To ensure you’re maximising your capital allowances you can consider the following strategies:

  1. Prioritise the annual investment allowance: Whenever possible, aim to claim the AIA, as it can provide the most generous tax relief by allowing you to deduct the full cost of eligible assets in the year of purchase.
  2. Carefully plan asset acquisitions: Time your purchases of qualifying assets to coincide with the start of a new tax year, allowing you to claim the AIA or WDA in the current period.
  3. Review your asset mix: Regularly assess your business’s asset portfolio and consider replacing older, less efficient equipment with newer, more environmentally friendly alternatives to take advantage of any favorable capital allowances on offer.

Evidence for capital allowance claims

All claims for capital allowances should be backed up with HMRC compliant evidence meaning you must maintain strong records and documentation including relevant case law and legislation.

If HMRC were to review your capital allowances claim they will expect to see detailed information about the asset(s), their associated costs, and the conditions for eligibility for the applicable allowances.

Other types of capital allowances

Plant and machinery allowances cover many of the common qualifying costs for businesses but other capital allowance schemes exist for expenditure on more niche expenditure.

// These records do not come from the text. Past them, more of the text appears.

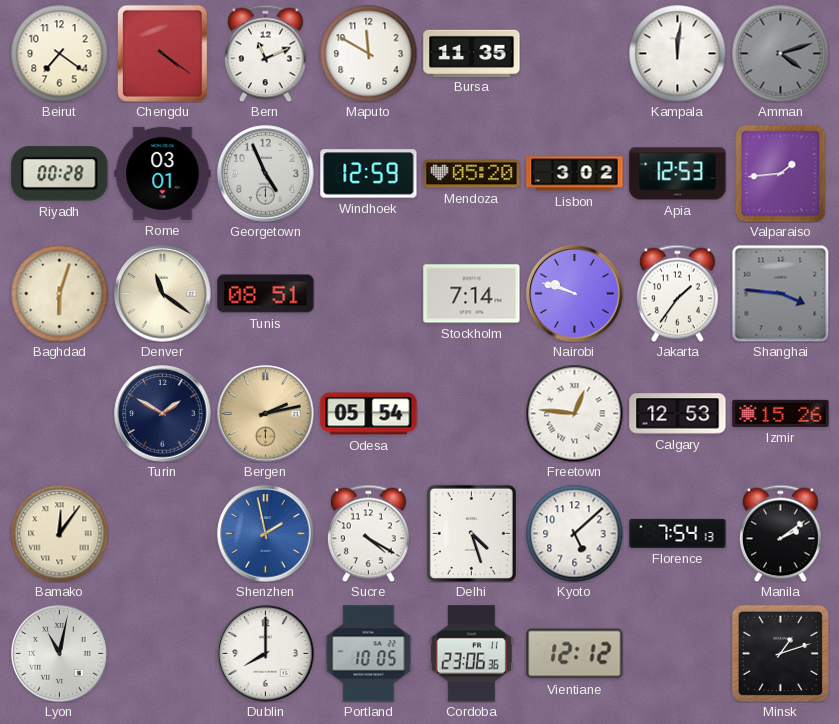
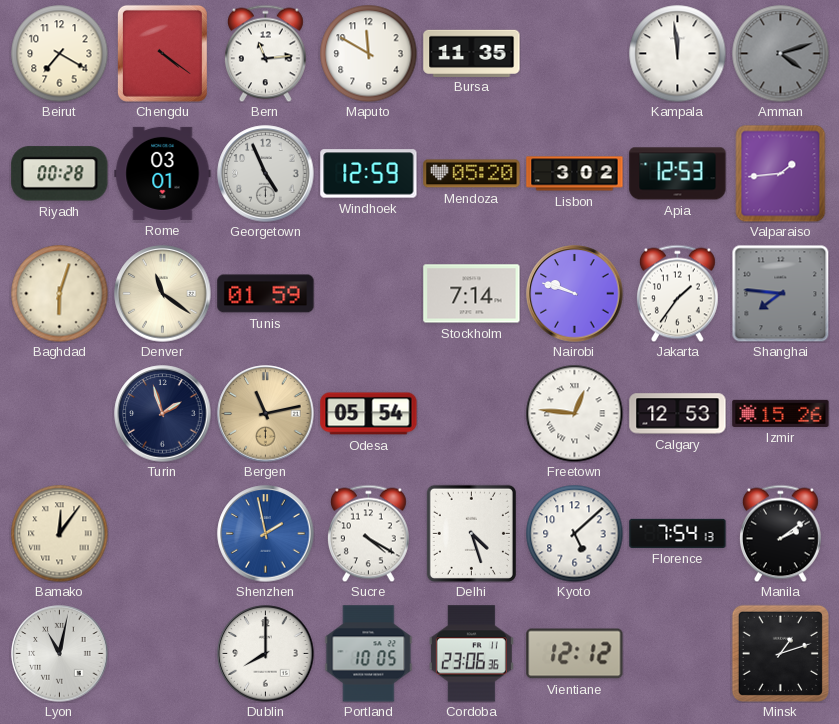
Beirut: 7:21 -> 7:20
Bern: 11:11 -> 11:14
Kampala: 12:01 -> 11:59
Tunis: 08:51 -> 01:59
Shanghai: 3:46 -> 7:46
Turin: 1:50 -> 1:57
Bergen: 2:13 -> 11:13
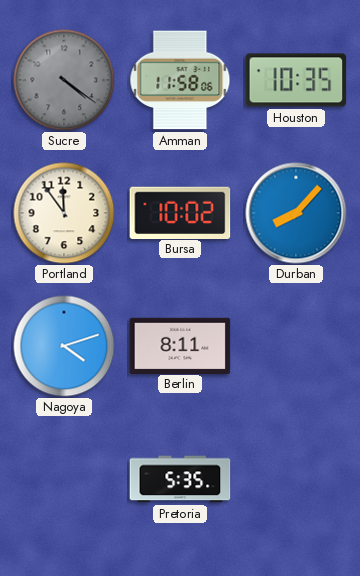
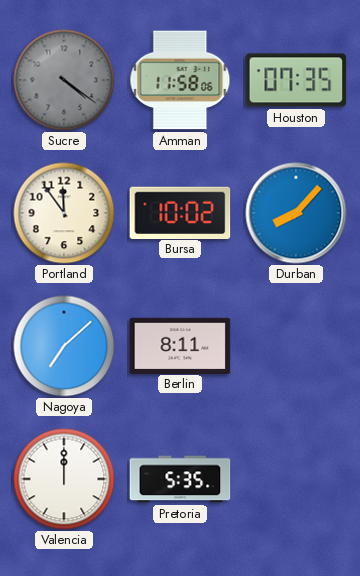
Houston: 10:35 -> 07:35
Nagoya: 4:12 -> 7:08
Valencia: none -> 12:00
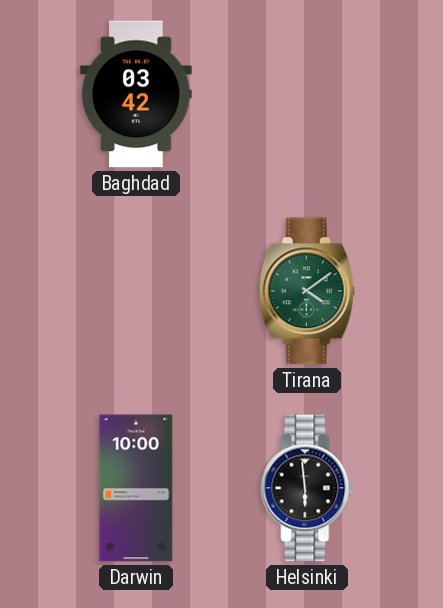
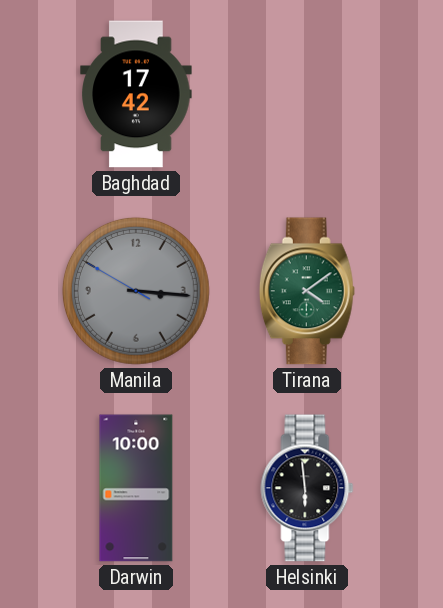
Baghdad: 03:42 -> 17:42
Manila: none -> 3:15
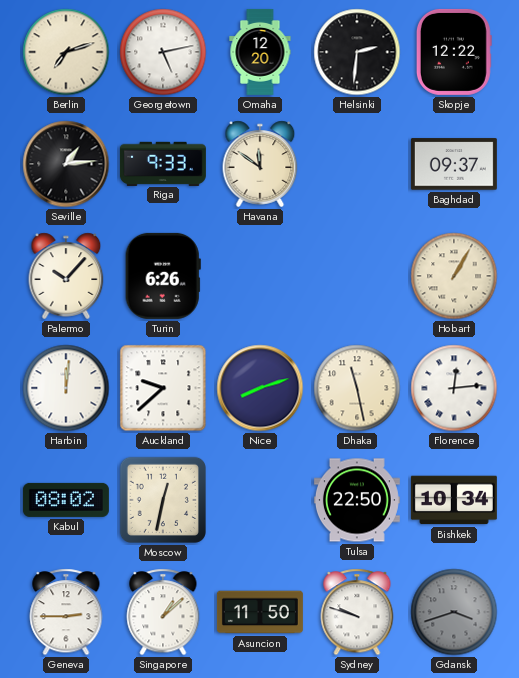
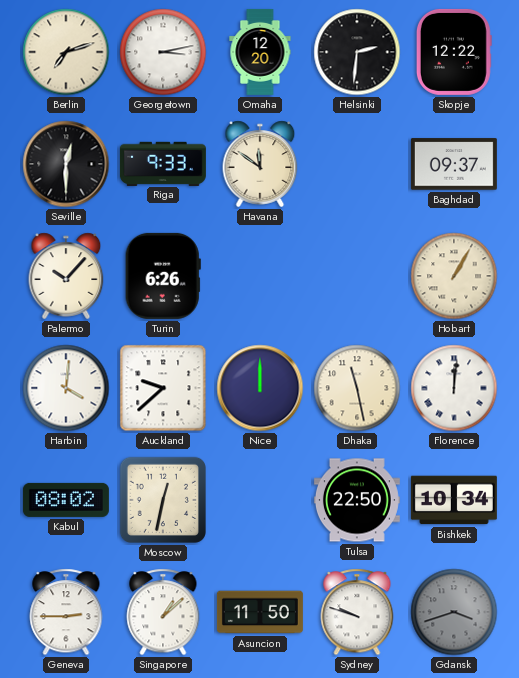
Georgetown: 5:13 -> 3:13
Seville: 1:14 -> 12:30
Harbin: 12:01 -> 4:01
Nice: 8:12 -> 12:00
Florence: 12:14 -> 12:01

HMRC can accept capital allowance claims on research and development, renovating business property, structures and buildings, patent rights, intellectual property, extracting minerals, and dredging allowances.

Capital allowances guidance

Capital allowances are a powerful tax saving tool for self employed businesses but navigating the complexities can be a daunting task.

While the basic principles of capital allowances may seem straightforward, the practical application can often be more complex.

Consulting with a tax professional or a qualified accountant can help ensure you’re claiming all the capital allowances you’re entitled to and stay up to date with the latest changes in legislation.